Iqbal pairs Ghazālī with Kant as parallel demolishers of shallow rationalism, then argues that both stopped one step short: thought, in its deeper movement, is not imprisoned in finitude but already carries the Infinite within it. Genuine thinking, he says, is 'a greeting of the finite with the infinite.'
Section 2 closed by promising that Section 3 would set Ghazālī's scepticism alongside Kant's critical philosophy — a comparative diagnosis showing that the same problem was being worked through, by parallel routes, in two civilisations at once.
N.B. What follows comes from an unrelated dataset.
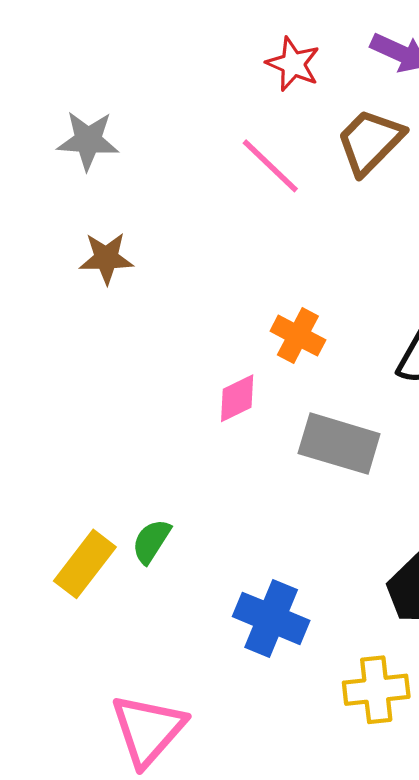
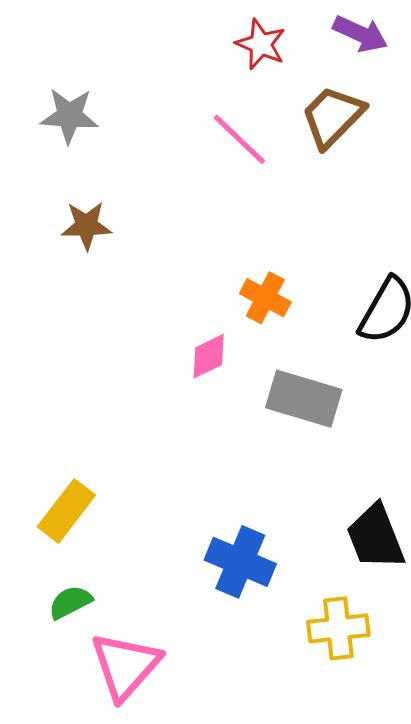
green semicircle: (151, 541) -> (70, 602), moved, turned 30

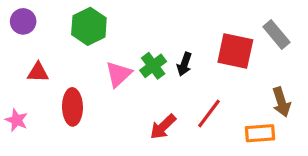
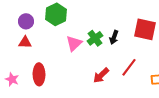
purple circle: (23, 21) -> (26, 21), moved
red ellipse: (72, 107) -> (39, 74), moved
pink star: (17, 120) -> (12, 79), moved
What Section 3 delivers is bolder than that promise. Iqbal does not simply compare Ghazālī and Kant; he claims they performed the same philosophical function, seven centuries apart, and then turns on both of them to argue that they stopped a step short. The section is the philosophical core of Lecture I and arguably of the entire Reconstruction: it is where Iqbal makes his most original move — the claim that thought itself, in its deeper mode, reaches the Infinite, and that the apparent finitude of thought is a feature of its temporal unfolding rather than a defect in its nature. Everything Iqbal will go on to say about religious experience, Qur'anic empiricism, the human ego, and divine creativity rests on the philosophical move executed in this single section.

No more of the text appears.